Leadership ran the process. The five committee chairs did substantial work, but the bill's contours, the management of skeptical senators, the timeline, and the eventual reconciliation maneuver were all coordinated by Speaker Pelosi, Majority Leader Reid, and the Obama White House. The committee process was important but not dispositive; the leadership process was dispositive.

The filibuster was the binding constraint. The entire procedural drama after Scott Brown's election was driven by the 60-vote threshold. Without the filibuster, the Senate could have voted up the conference report by simple majority and the ACA would have passed in March 2010 with no reconciliation drama.

The bill that became law was not the bill anyone wanted. It contained provisions like the Cornhusker Kickback that had been added in the rush to 60 votes; it lacked a public option that House Democrats had wanted; it had complex tax and Medicare structures designed to satisfy individual senators rather than to optimize policy. The reconciliation sidecar removed some of the most embarrassing provisions, but the bill remained the bill 60-vote-threshold legislation produces.

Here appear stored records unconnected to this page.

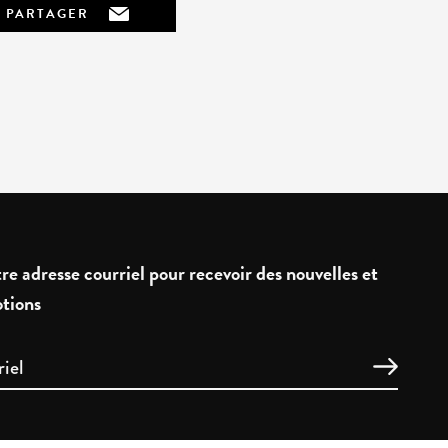
PARTAGER
re adresse courriel pour recevoir des nouvelles et
tions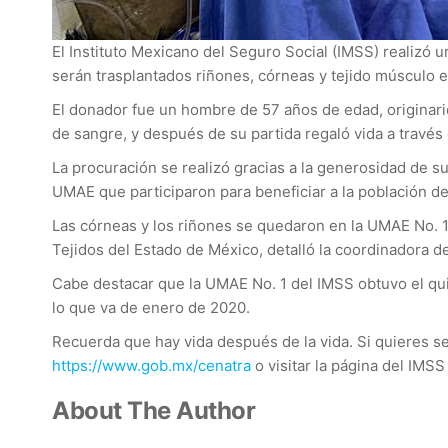
El Instituto Mexicano del Seguro Social (IMSS) realizó 
serán trasplantados riñones, córneas y tejido músculo 
El donador fue un hombre de 57 años de edad, originario
de sangre, y después de su partida regaló vida a través 
La procuración se realizó gracias a la generosidad de su 
UMAE que participaron para beneficiar a la población d
Las córneas y los riñones se quedaron en la UMAE No. 1,
Tejidos del Estado de México, detalló la coordinadora 
Cabe destacar que la UMAE No. 1 del IMSS obtuvo el quin
lo que va de enero de 2020.
Recuerda que hay vida después de la vida. Si quieres se
https://www.gob.mx/cenatra
o visitar la página del IMSS 
About The Author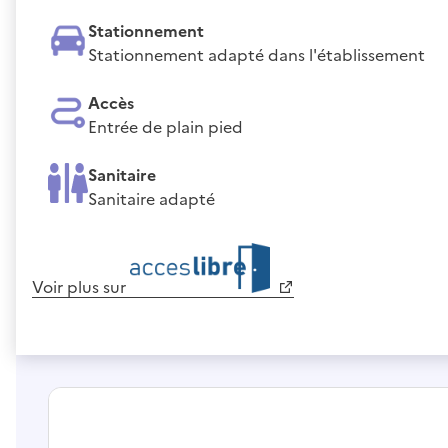
Stationnement
Stationnement adapté dans l'établissement
Accès
Entrée de plain pied
Sanitaire
Sanitaire adapté
Voir plus sur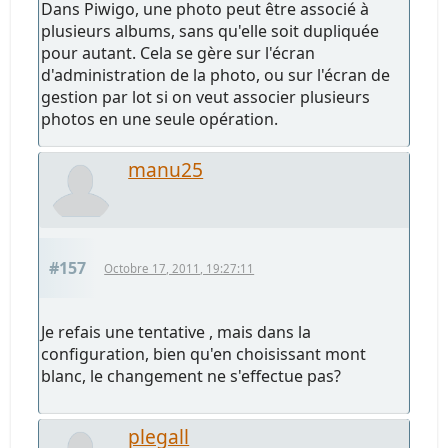
Dans Piwigo, une photo peut être associé à
plusieurs albums, sans qu'elle soit dupliquée
pour autant. Cela se gère sur l'écran
d'administration de la photo, ou sur l'écran de
gestion par lot si on veut associer plusieurs
photos en une seule opération.
manu25
#157
Octobre 17, 2011, 19:27:11
Je refais une tentative , mais dans la
configuration, bien qu'en choisissant mont
blanc, le changement ne s'effectue pas?
plegall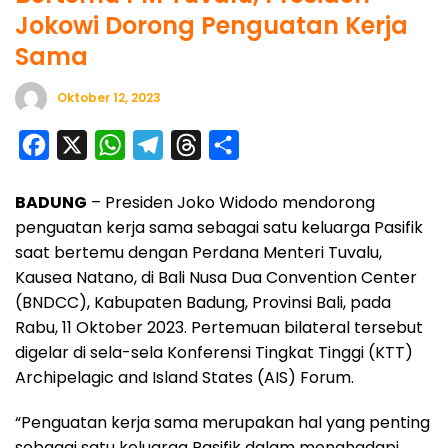
Jokowi Dorong Penguatan Kerja
Sama
Oktober 12, 2023
F
X
W
T
T
S
a
h
e
h
h
BADUNG
– Presiden Joko Widodo mendorong
c
a
l
r
a
penguatan kerja sama sebagai satu keluarga Pasifik
e
t
e
e
r
saat bertemu dengan Perdana Menteri Tuvalu,
b
s
g
a
e
Kausea Natano, di Bali Nusa Dua Convention Center
o
A
r
d
(BNDCC), Kabupaten Badung, Provinsi Bali, pada
o
p
a
s
Rabu, 11 Oktober 2023. Pertemuan bilateral tersebut
digelar di sela-sela Konferensi Tingkat Tinggi (KTT)
k
p
m
Archipelagic and Island States (AIS) Forum.
“Penguatan kerja sama merupakan hal yang penting
sebagai satu keluarga Pasifik dalam menghadapi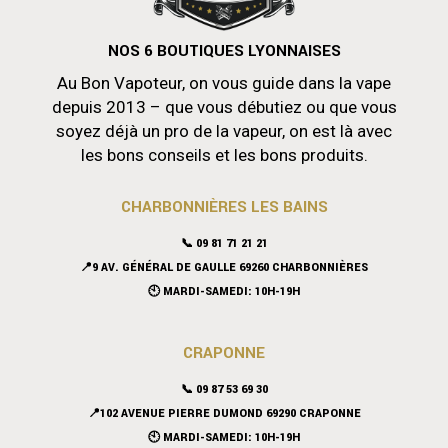
NOS 6 BOUTIQUES LYONNAISES
Au Bon Vapoteur, on vous guide dans la vape
depuis 2013 – que vous débutiez ou que vous
soyez déjà un pro de la vapeur, on est là avec
les bons conseils et les bons produits.
CHARBONNIÈRES LES BAINS
📞 09 81 71 21 21
📍9 AV. GÉNÉRAL DE GAULLE 69260 CHARBONNIÈRES
🕙 MARDI-SAMEDI: 10H-19H
CRAPONNE
📞
09 87 53 69 30
📍102 AVENUE PIERRE DUMOND 69290 CRAPONNE
🕙 MARDI-SAMEDI: 10H-19H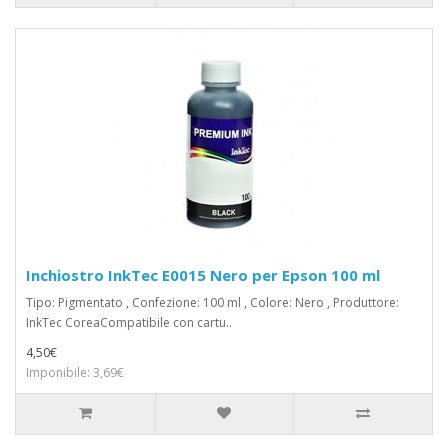
Inchiostro InkTec E0015 Nero per Epson 100 ml
Tipo: Pigmentato , Confezione: 100 ml , Colore: Nero , Produttore:
InkTec CoreaCompatibile con cartu..
4,50€
Imponibile: 3,69€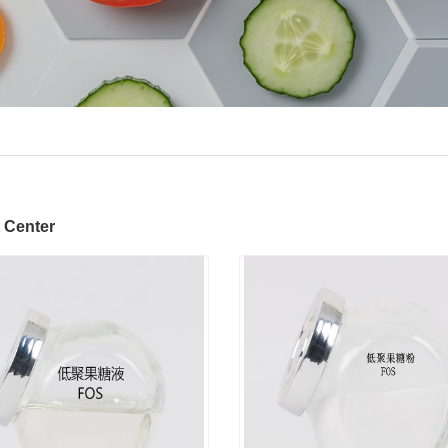
 Center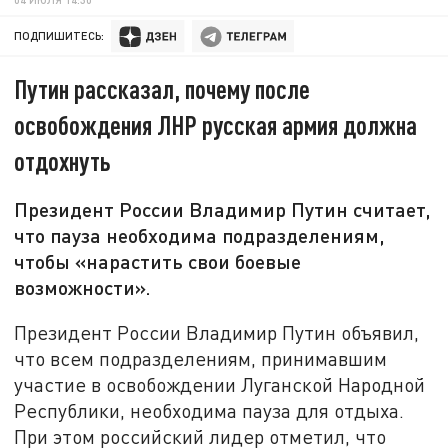
ПОДПИШИТЕСЬ:
Путин рассказал, почему после
освобождения ЛНР русская армия должна
отдохнуть
Президент России Владимир Путин считает,
что пауза необходима подразделениям,
чтобы «нарастить свои боевые
возможности».
Президент России Владимир Путин объявил,
что всем подразделениям, принимавшим
участие в освобождении Луганской Народной
Республики, необходима пауза для отдыха.
При этом российский лидер отметил, что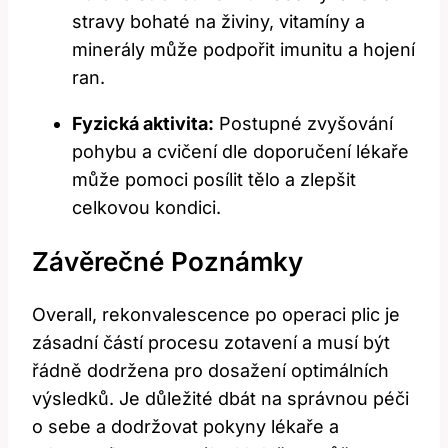
stravy bohaté na živiny, vitamíny a
minerály může podpořit imunitu a hojení
ran.
Fyzická aktivita:
Postupné zvyšování
pohybu a cvičení dle doporučení lékaře
může pomoci posílit tělo a zlepšit
celkovou kondici.
Závěrečné Poznámky
Overall, rekonvalescence po operaci plic je
zásadní částí procesu zotavení a musí být
řádně dodržena pro dosažení optimálních
výsledků. Je důležité dbát na správnou péči
o sebe a dodržovat pokyny lékaře a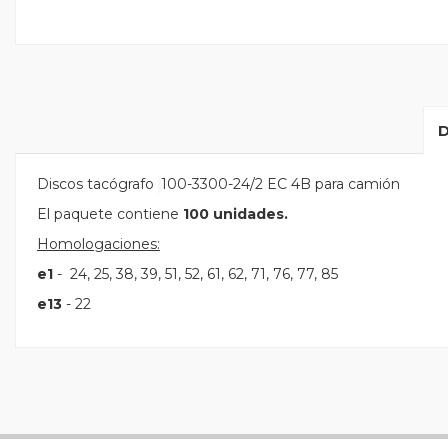
Discos tacógrafo
100-3300-24/2 EC 4B para camión
El paquete contiene
100 unidades.
Homologaciones:
e1
- 24, 25, 38, 39, 51, 52, 61, 62, 71, 76, 77, 85
e13
- 22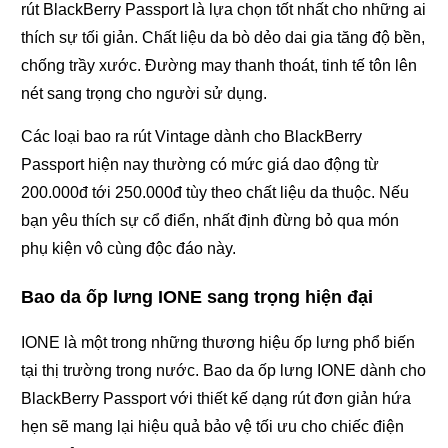
rút BlackBerry Passport là lựa chọn tốt nhất cho những ai
thích sự tối giản. Chất liệu da bò dẻo dai gia tăng độ bền,
chống trầy xước. Đường may thanh thoát, tinh tế tôn lên
nét sang trọng cho người sử dụng.
Các loại bao ra rút Vintage dành cho BlackBerry
Passport hiện nay thường có mức giá dao động từ
200.000đ tới 250.000đ tùy theo chất liệu da thuộc. Nếu
bạn yêu thích sự cổ điển, nhất định đừng bỏ qua món
phụ kiện vô cùng độc đáo này.
Bao da ốp lưng IONE sang trọng hiện đại
IONE là một trong những thương hiệu ốp lưng phổ biến
tại thị trường trong nước. Bao da ốp lưng IONE dành cho
BlackBerry Passport với thiết kế dạng rút đơn giản hứa
hẹn sẽ mang lại hiệu quả bảo vệ tối ưu cho chiếc điện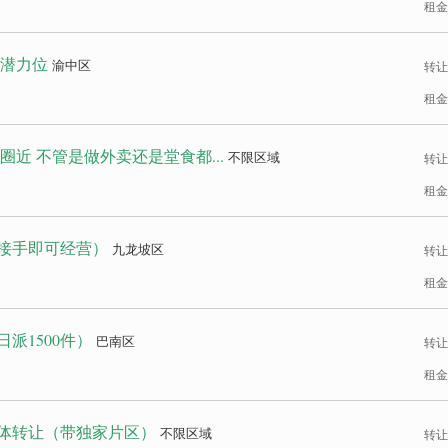
租金
楼潜力位
渝中区
转让
租金
近 不管是做外卖还是堂食都...
不限区域
转让
租金
接手即可经营）
九龙坡区
转让
租金
派1500件）
巴南区
转让
租金
体转让（带独家片区）
不限区域
转让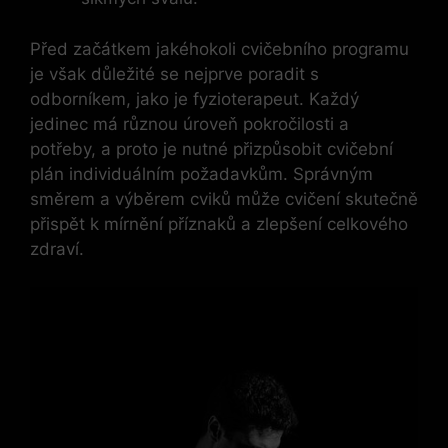
Před začátkem jakéhokoli cvičebního programu
je však důležité se nejprve poradit s
odborníkem, jako je fyzioterapeut. Každý
jedinec má různou úroveň pokročilosti a
potřeby, a proto je nutné přizpůsobit cvičební
plán individuálním požadavkům. Správným
směrem a výběrem cviků může cvičení skutečně
přispět k mírnění příznaků a zlepšení celkového
zdraví.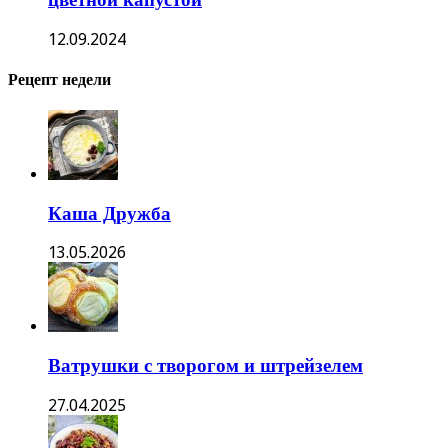
12.09.2024
Рецепт недели
Каша Дружба
13.05.2026
Ватрушки с творогом и штрейзелем
27.04.2025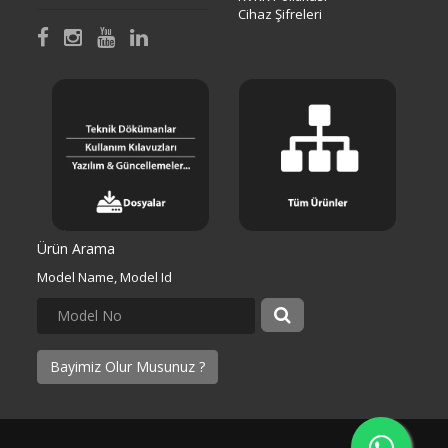
Cihaz Şifreleri
Ürün Arama
Model Name, Model Id
Bayimiz Olur Musunuz ?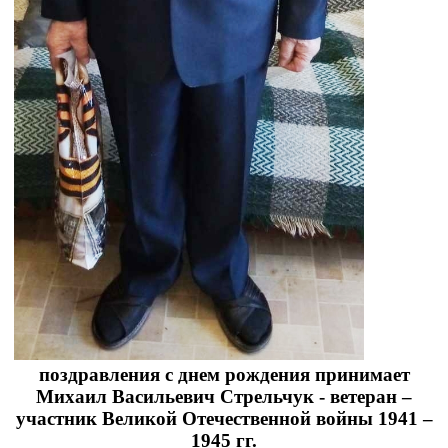
поздравления с днем рождения принимает
Михаил Васильевич Стрельчук - ветеран –
участник Великой Отечественной войны 1941 –
1945 гг.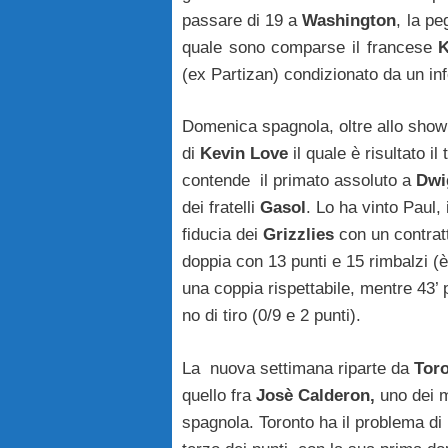
passare di 19 a
Washington
, la pe
quale sono comparse il francese
K
(ex Partizan) condizionato da un inf
Domenica spagnola, oltre allo show
di
Kevin Love
il quale è risultato i
contende il primato assoluto a
Dwi
dei fratelli
Gasol
. Lo ha vinto Paul,
fiducia dei
Grizzlies
con un contratt
doppia con 13 punti e 15 rimbalzi (
una coppia rispettabile, mentre 43’
no di tiro (0/9 e 2 punti).
La nuova settimana riparte da
Tor
quello fra
Josè Calderon,
uno dei mi
spagnola. Toronto ha il problema di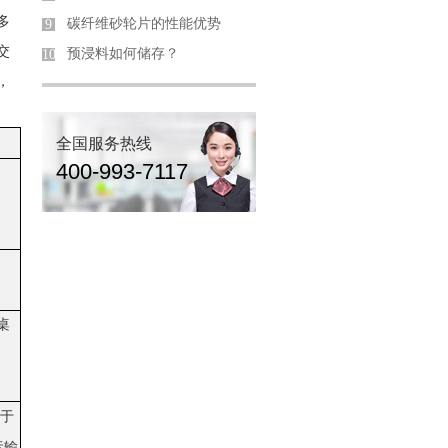
多
碳纤维砂轮片的性能优势
9
交
预浸料如何储存？
10
，
全国服务热线
400-993-7117
桌
于
运输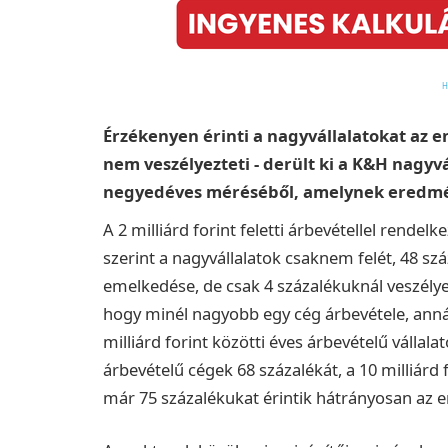
Érzékenyen érinti a nagyvállalatokat az
nem veszélyezteti - derült ki a K&H nagyvá
negyedéves méréséből, amelynek eredmény
A 2 milliárd forint feletti árbevétellel rende
szerint a nagyvállalatok csaknem felét, 48 sz
emelkedése, de csak 4 százalékuknál veszély
hogy minél nagyobb egy cég árbevétele, annál
milliárd forint közötti éves árbevételű vállalat
árbevételű cégek 68 százalékát, a 10 milliárd 
már 75 százalékukat érintik hátrányosan az e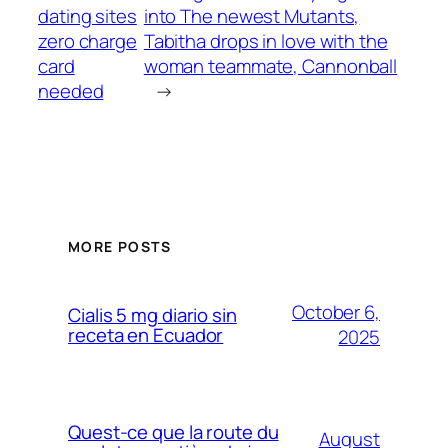
dating sites
into The newest Mutants,
zero charge
Tabitha drops in love with the
card
woman teammate, Cannonball
needed
→
MORE POSTS
October 6,
Cialis 5 mg diario sin
receta en Ecuador
2025
Quest-ce que la route du
August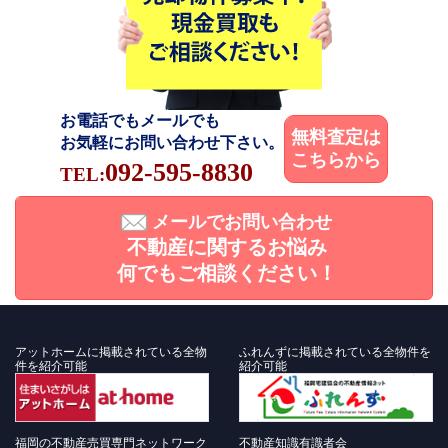
お電話でもメールでも
無料査定は
お気軽にお問い合わせ下さい。
こちらから
092-595-8830
TEL:
メールでお問い合わせ
不動産に関するお悩み
何でもご相談ください！
アットホームに掲載されている全物
ふれんずに掲載されている全物件を
件を紹介可能
紹介可能
福岡の不動産売買専門ネットワーク
不動産知識有識者会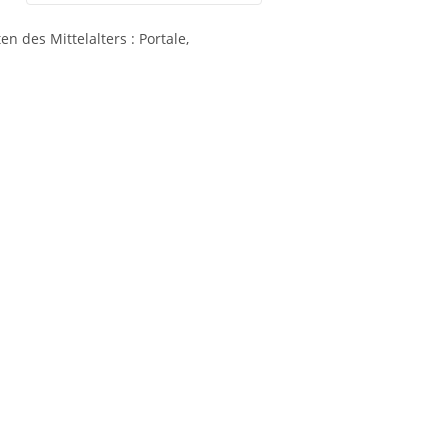
n des Mittelalters : Portale,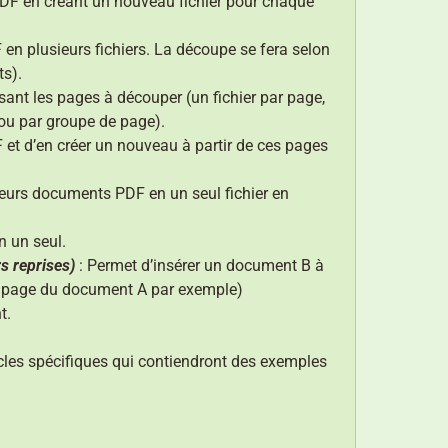
DF en créant un nouveau fichier pour chaque
en plusieurs fichiers. La découpe se fera selon
ts).
ant les pages à découper (un fichier par page,
ou par groupe de page).
 et d’en créer un nouveau à partir de ces pages
eurs documents PDF en un seul fichier en
 un seul.
s reprises)
: Permet d’insérer un document B à
e page du document A par exemple)
t.
icles spécifiques qui contiendront des exemples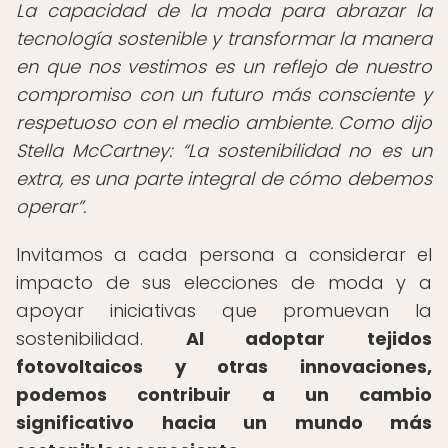
La capacidad de la moda para abrazar la
tecnología sostenible y transformar la manera
en que nos vestimos es un reflejo de nuestro
compromiso con un futuro más consciente y
respetuoso con el medio ambiente. Como dijo
Stella McCartney:
La sostenibilidad no es un
extra, es una parte integral de cómo debemos
operar
.
Invitamos a cada persona a considerar el
impacto de sus elecciones de moda y a
apoyar iniciativas que promuevan la
sostenibilidad.
Al adoptar tejidos
fotovoltaicos y otras innovaciones,
podemos contribuir a un cambio
significativo hacia un mundo más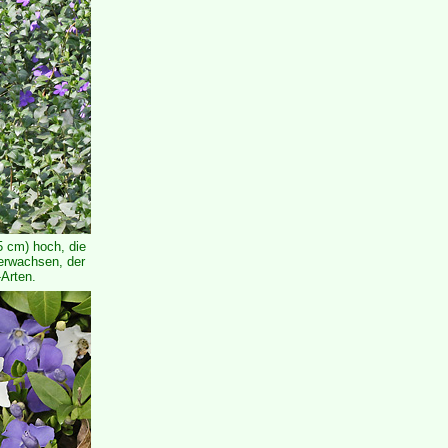
5 cm) hoch, die
verwachsen, der
-Arten.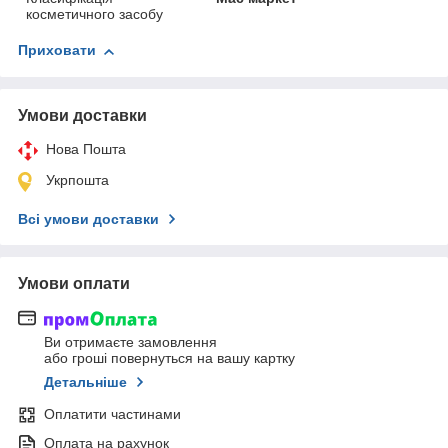
косметичного засобу
Приховати
Умови доставки
Нова Пошта
Укрпошта
Всі умови доставки
Умови оплати
Ви отримаєте замовлення
або гроші повернуться на вашу картку
Детальніше
Оплатити частинами
Оплата на рахунок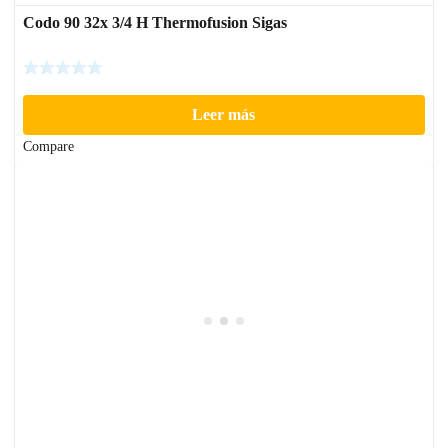
Codo 90 32x 3/4 H Thermofusion Sigas
Leer más
Compare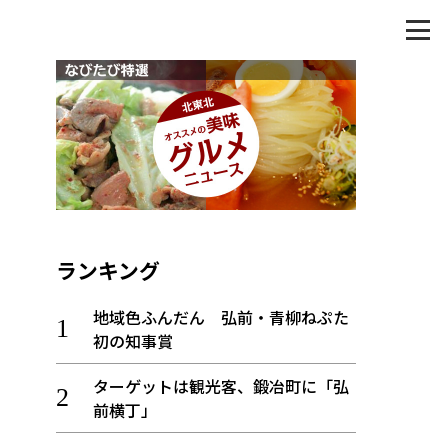
ランキング
地域色ふんだん 弘前・青柳ねぷた
初の知事賞
ターゲットは観光客、鍛冶町に「弘
前横丁」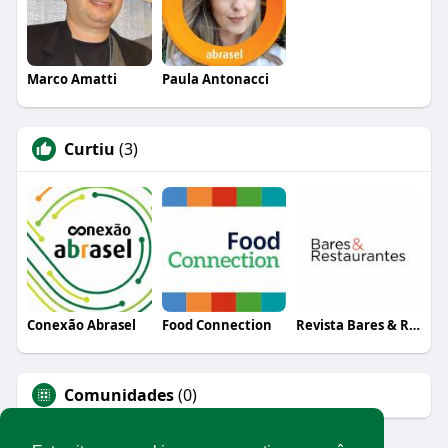
Marco Amatti
Paula Antonacci
Curtiu
(3)
Conexão Abrasel
Food Connection
Revista Bares & Restaurantes
Comunidades
(0)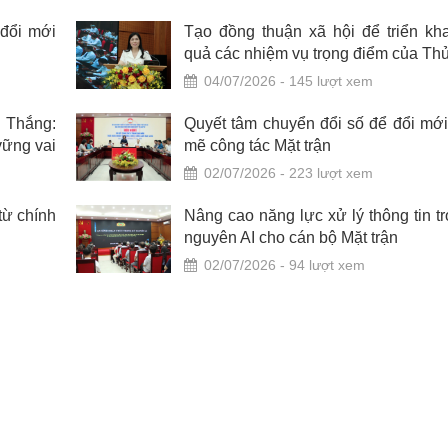
 đổi mới
Tạo đồng thuận xã hội để triển kha
quả các nhiệm vụ trọng điểm của Th
04/07/2026 - 145 lượt xem
 Thắng:
Quyết tâm chuyển đổi số để đổi mớ
vững vai
mẽ công tác Mặt trận
02/07/2026 - 223 lượt xem
từ chính
Nâng cao năng lực xử lý thông tin t
nguyên AI cho cán bộ Mặt trận
02/07/2026 - 94 lượt xem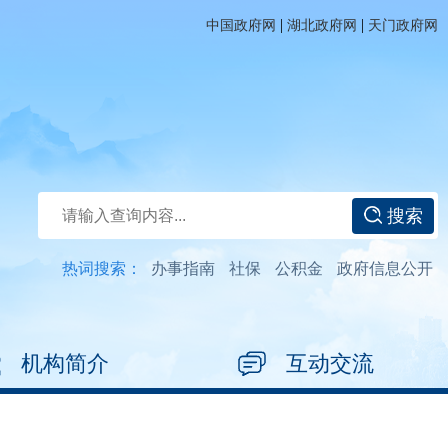
|
|
中国政府网
湖北政府网
天门政府网
搜索
热词搜索：
办事指南
社保
公积金
政府信息公开
机构简介
互动交流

Reconciliation became the channel. The use of reconciliation to pass the final piece of the ACA was, at the time, extraordinary; it has since become routine. The 2017 Tax Cuts and Jobs Act, the 2021 American Rescue Plan, and the 2022 Inflation Reduction Act all followed similar paths. Major modern partisan legislation passes through reconciliation because the alternative — 60 votes for cloture — is rarely available.

The political consequences were substantial. The ACA's procedural messiness was used effectively by Republicans in the 2010 midterm elections; Democrats lost 63 House seats and 6 Senate seats, the largest midterm swing since 1938. Whether the procedural mess caused the political loss or whether the political loss simply followed the unpopularity of the underlying bill is debated; both elements were probably present. What is not debated is that the procedural odyssey itself, watched on cable news for months, contributed to public perception that something had gone wrong.

The ACA case is, in this sense, the modern Congress in microscope. The institution still works — the bill became law. But the institution works differently than the cartoon suggests, and differently than its formal rules suggest. Process is power. The procedural rules shaped what the bill could be, who could shape it, and whether it could pass at all.

A Note on the Counterfactual

It is worth ending with a counterfactual. If Senator Kennedy had not died in August 2009, or if Massachusetts had not held the special election, or if Coakley had won, the ACA would still have faced procedural difficulties — the Senate's 60-seat margin was always thin, and individual senators (Lieberman, Nelson, others) had veto power throughout. But the reconciliation maneuver, in that counterfactual, would not have been necessary. The bill would have passed as a conventional conference report. Subsequent legislative activity would not have so heavily depended on reconciliation as a vehicle. The political fallout of the procedural mess would have been smaller.

The ACA's final form, and the procedural template that the ACA established for modern partisan legislation, was substantially shaped by an off-cycle special election in a single state. That is itself worth thinking about. American policy outcomes are produced by procedural rules interacting with electoral contingencies, and the contingencies sometimes drive the rules in ways that the rules' designers did not anticipate.